Has this research been published?
The results from the initial screen in zebrafish has been published in Cancer Cell, 2014; 25(3), pages 366-78.
What has this grant from ALSF allowed you to do that you wouldn’t have been able to do otherwise?
My postdoctoral advisor’s laboratory exclusively used zebrafish as an in vivo T-ALL model. Funding from ALSF has allowed me to extend my findings in zebrafish T-ALL to using human cells lines in mouse xenograft, and my future plans include pre-clinical trials using xenograft of primary patient samples. These studies would have been cost prohibitive without the ALSF grant. Additionally, I have used the data generated during this first year of ALSF funding as preliminary data for a successful NIH K99/R00 application. This award will provide critical funding as I start my own laboratory focused on pediatric leukemia research.

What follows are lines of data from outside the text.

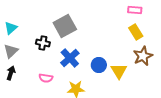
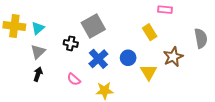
yellow rectangle: (136, 32) -> (150, 32), moved
blue circle: (99, 65) -> (128, 58), moved
pink semicircle: (46, 78) -> (74, 79), turned 32

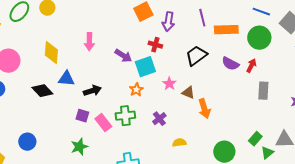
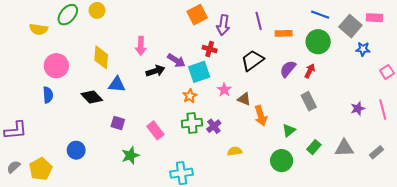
orange rectangle: (226, 30) -> (284, 33), size x0.7
purple semicircle: (230, 64) -> (288, 69), turned 102
black arrow: (92, 91) -> (155, 71), moved
gray rectangle: (263, 91) -> (309, 101), moved, turned -30
purple square: (82, 116) -> (118, 123), moved
green cross: (125, 116) -> (192, 123), moved
green triangle: (267, 153) -> (289, 130), moved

Why did you choose to work in this field/on this topic?
Relapsed leukemia is a major clinical challenge in large part due to ineffective and highly toxic chemotherapies. Targeted therapies and personalized medicine, where drugs are given based on a patient’s cancer’s unique spectrum of mutations and gene expression, are the way forward in cancer medicine, will provide less toxic and more effective treatment options for children with cancer. The major focus of my work is to understand the molecular underpinnings of leukemia progression and relapse to aid in the development of these types of targeted therapies.